Thankfully, Chesterton’s worldview afforded avenues of forgiveness and redemption.  His admirers do well to imitate the nobler parts of Chesterton’s character rather than focus on the most disdainful aspects.

Why Are We So Afraid To Talk About Ida? (Catholic News Agency):  Quick!  Oscar for Best Foreign Film!  Who won it?

If you chose “Ida” then you chose well… first, the trailer:

I had the privilege of watching this film this week, and it is a powerful and profoundly Catholic film that contrasts the harsh judgement of dialectical materialism vs. the open forgiveness of Christianity, and how each worldview handles tragedy.

So what is the problem?  Well, for starters… no one is talking about it:

Why has the Catholic world been so (mostly) silent on this? Is it because it’s a foreign film and so no one heard about it? Is it because no one has 80 minutes to spare to watch it on Netflix? Is it because it includes complex characters in all their humanity who don’t perfectly embody sainthood at all moments?

Well, it won an Oscar, you’re reading this blog, and you’ve already seen all of House of Cards, and neither do you, so enough with the excuses.

In my opinion, this is a film we should be shouting about from the rooftops.

Who cares?  If the greater point about “taking back culture” is anything, then films such as Ida really ought to be getting more play.  In fact, there’s been a tremendous number of amazingly solid Catholic films that have come out over the last 10 years — an intensity not seen since perhaps the golden age of cinema in the 1940s and 1950s — that the Catholic world simply isn’t sharing with one another.  Are we really so wrapped up in the secular that we can’t make room for the spritual?

Here’s hoping otherwise.

Everyone Has Been Drinking Guinness Wrong, Including Guinness (Esquire): The perfect pour… a two and a half minute exercise that requires a 60% fill, a minute of settling, followed by a 40% top off and more settling.  We all know this as superior human beings with a finer sense of culture, refinement, and to be blunt — we’re not hooligans.  Right??

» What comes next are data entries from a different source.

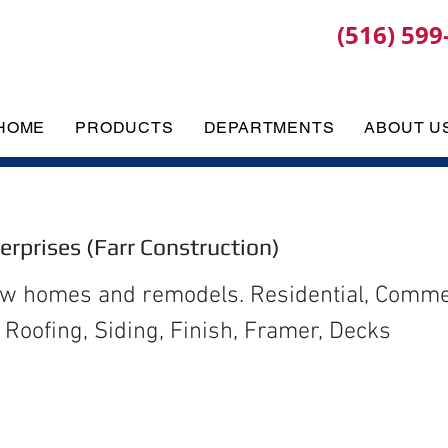
(516) 599
HOME
PRODUCTS
DEPARTMENTS
ABOUT U
terprises (Farr Construction)
ew homes and remodels. Residential, Commer
Roofing, Siding, Finish, Framer, Decks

Kyle Kensrue has heard all the myths about Guinness as well. A certified cicerone (essentially a sommelier for beer) and the beer director at New York’s Randolph Beer, he told me: “They say that by taking your time and pouring Guinness in increments, you are able to let the beer cascade after each pour, making it more dense and creamy. I’ve never actually tried to pour in increments, but the science makes sense to me.” Although, he also noted, “You could do it with any nitro beer theoretically.”

There you have it.  You can thank me for the science, or you can thank me for introducing the word “cicerone” to your vocabulary.